M. Éric Bocquet . - À ceux qui se demandent à quoi servent les parlementaires, il faut une sacrée dose d'optimisme pour vous entendre annoncer la catastrophe plusieurs fois dans la journée, en commission ce matin, en séance ce soir. C'est la fin du monde ! (M. Albéric de Montgolfier, rapporteur général, se récrie.) Mais bientôt, grâce au Gouvernement, le pays devrait bientôt goûter aux félicités de l'équilibre budgétaire.
Réduction des déficits budgétaires, soit... Mais cela dépend autant des dépenses que des recettes. Nous avons voté un collectif cet automne dégageant, brut de décoffrage, 5 milliards d'euros de recettes nouvelles au titre de l'impôt sur les sociétés de nos plus grands groupes industriels et commerciaux. La chose a fait couiner quelques grands groupes. Puis l'année boursière s'est conclue sur 94 milliards d'euros de bénéfices cumulés par les entreprises CAC 40. Du capital, il y en a ! Infirmières, enseignants, assistants sociaux attendent avec impatience les effets du ruissellement.
Le déficit primaire reste important : une fois payées les dépenses de fonctionnement et les intérêts de la dette, nous n'avons plus d'argent pour investir. D'où un manque de croissance potentielle. Et ne comptons pas sur l'investissement privé : une députée de la majorité présidentielle le disait ingénument, la France est 24ème sur 28 pour la qualité de son réseau de téléphonie mobile en dépit d'une concurrence, qui comme chacun sait, fait baisser les prix et stimule l'innovation...
L'amélioration du solde budgétaire masque mal les restrictions de crédits comme les cadeaux fiscaux à ceux qui tiennent le robinet du ruissellement. Pourtant, la dépense publique tire la croissance et le progrès économique plus qu'il ne les menace. Que dire des comptes des collectivités locales, excédentaires du fait du ralentissement des investissements locaux ?

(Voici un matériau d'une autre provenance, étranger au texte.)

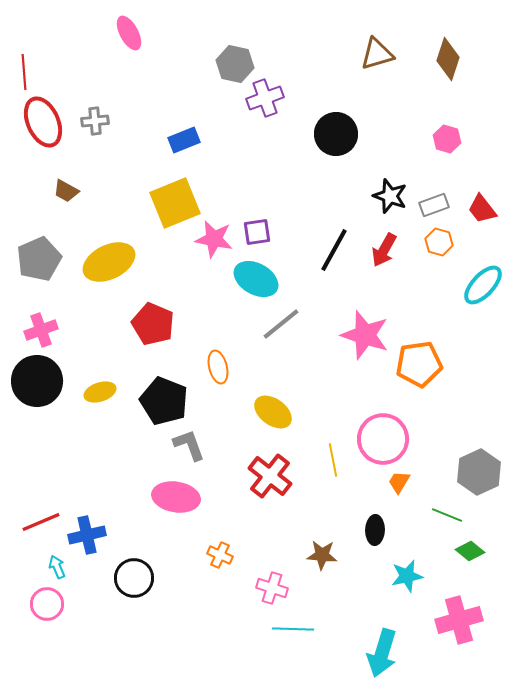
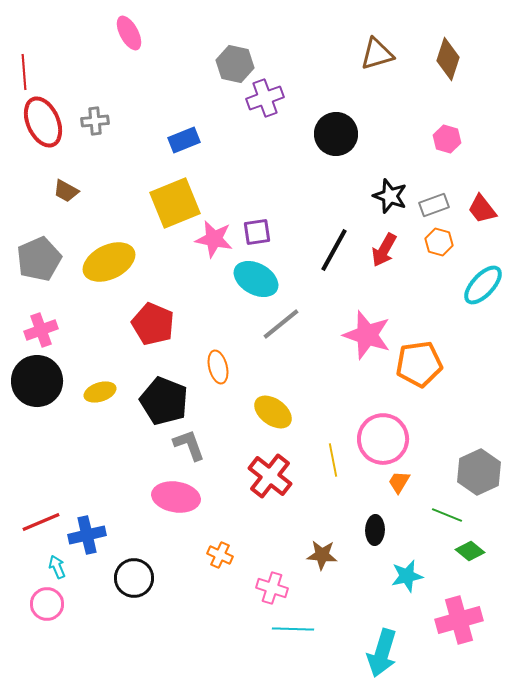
pink star at (365, 335): moved 2 px right
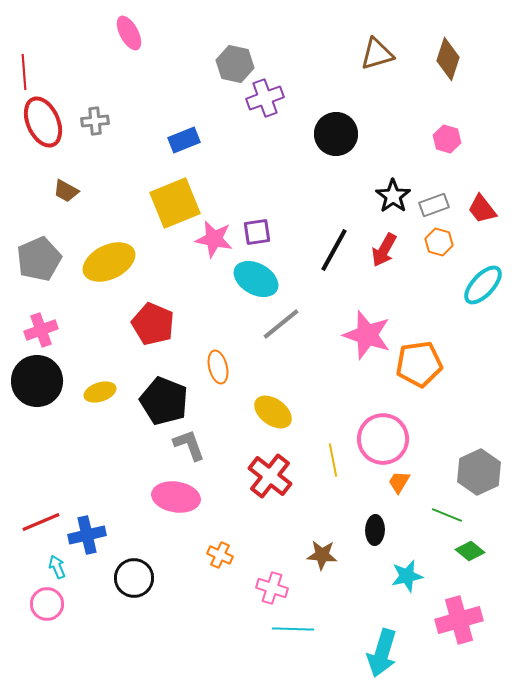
black star at (390, 196): moved 3 px right; rotated 16 degrees clockwise
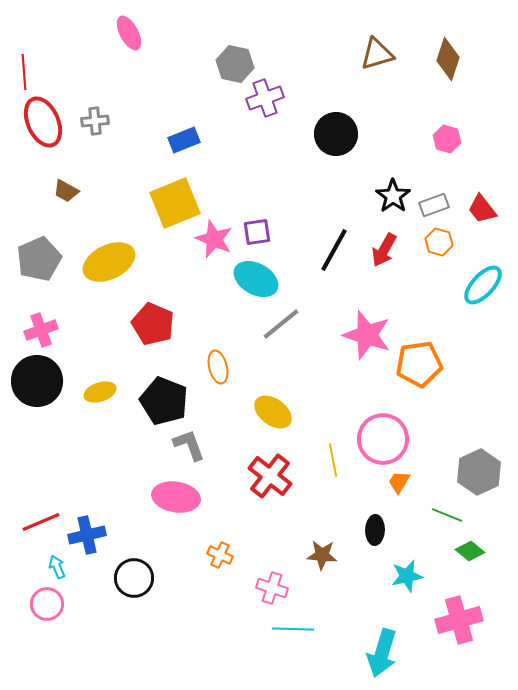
pink star at (214, 239): rotated 12 degrees clockwise
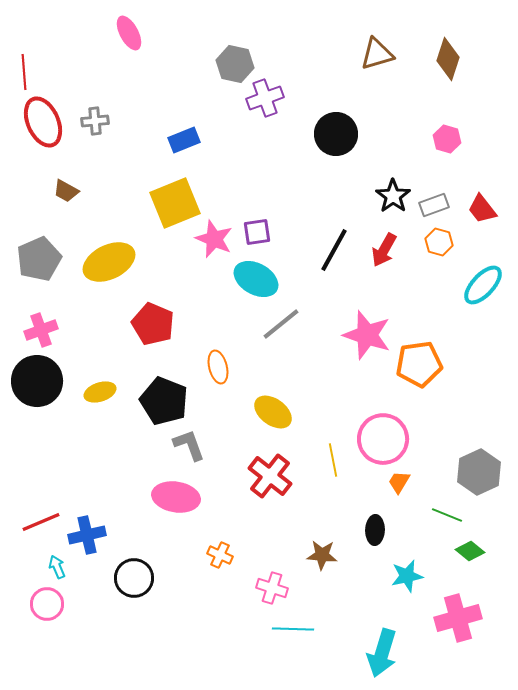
pink cross at (459, 620): moved 1 px left, 2 px up
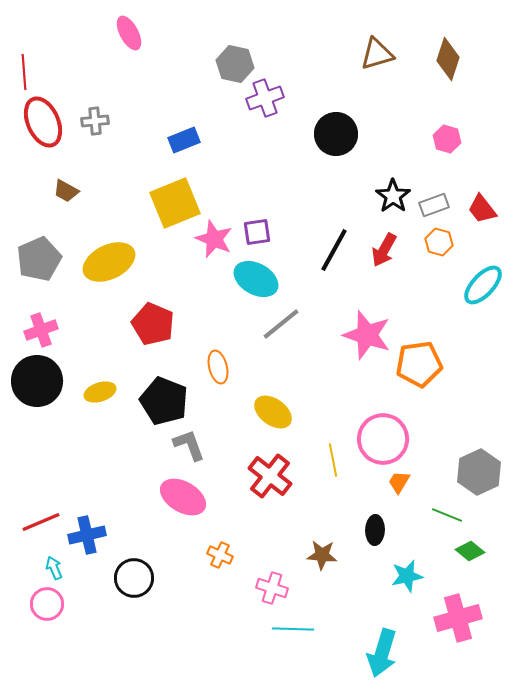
pink ellipse at (176, 497): moved 7 px right; rotated 21 degrees clockwise
cyan arrow at (57, 567): moved 3 px left, 1 px down
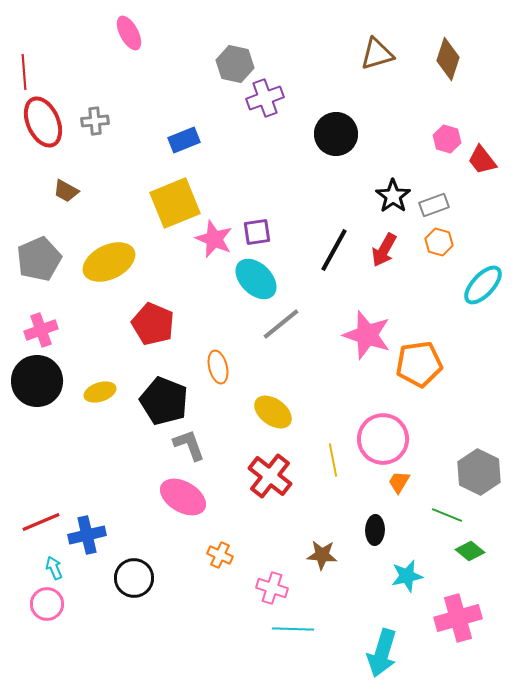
red trapezoid at (482, 209): moved 49 px up
cyan ellipse at (256, 279): rotated 15 degrees clockwise
gray hexagon at (479, 472): rotated 9 degrees counterclockwise
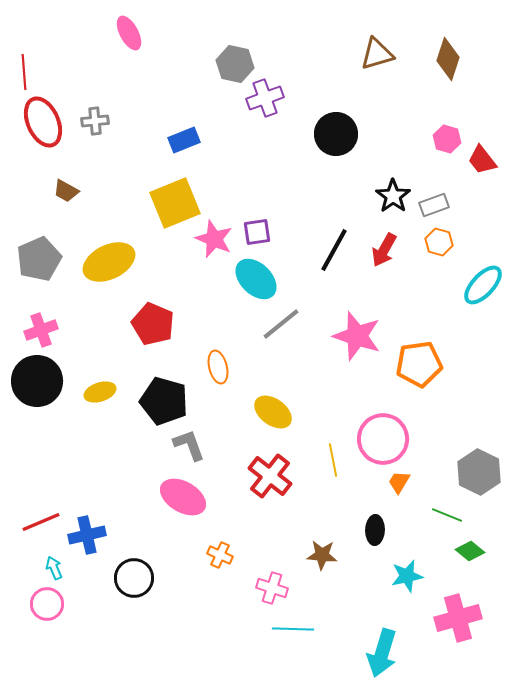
pink star at (367, 335): moved 10 px left, 1 px down
black pentagon at (164, 401): rotated 6 degrees counterclockwise
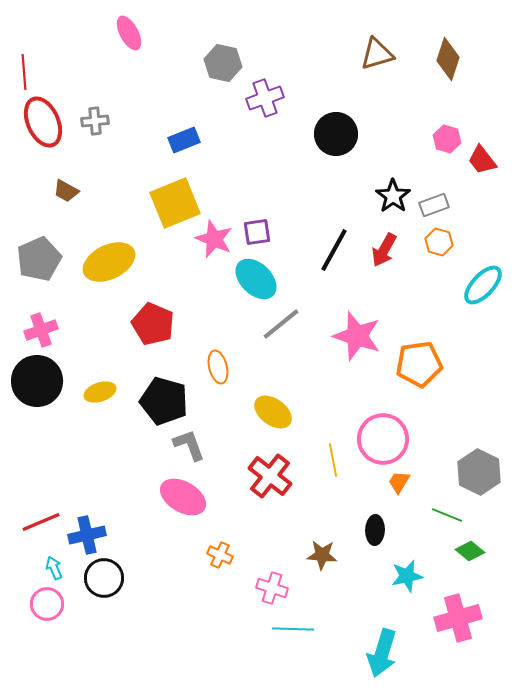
gray hexagon at (235, 64): moved 12 px left, 1 px up
black circle at (134, 578): moved 30 px left
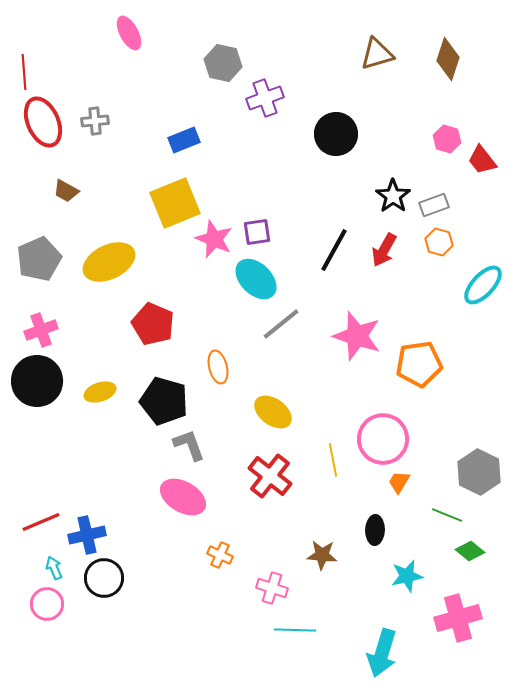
cyan line at (293, 629): moved 2 px right, 1 px down
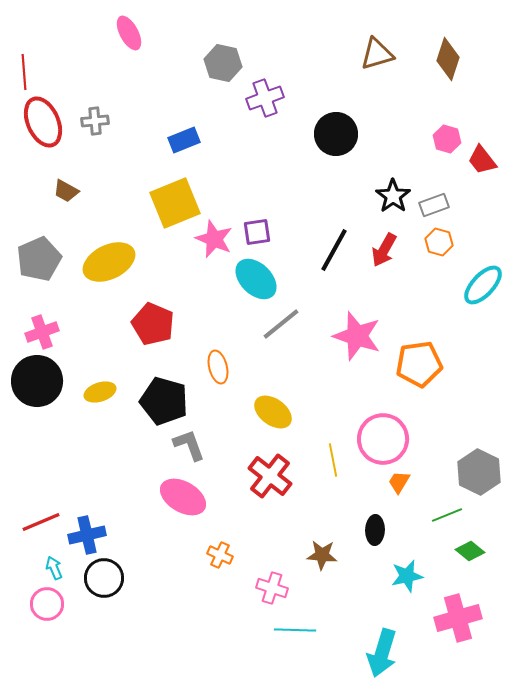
pink cross at (41, 330): moved 1 px right, 2 px down
green line at (447, 515): rotated 44 degrees counterclockwise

Nous ne sommes pas parlementaires pour discuter chaque année des effets amers de la purge budgétaire qu'exigent les marchés financiers. Il est temps de montrer qu'une autre logique est possible.
La dette, la dette, la dette... - comme le docteur Diafoirus disait : « le poumon, le poumon, le poumon » (On apprécie.) Sa diminution n'inquièterait-elle pas les marchés, qui en tirent une rente à perpétuité ? (M. Bruno Sido s'amuse.)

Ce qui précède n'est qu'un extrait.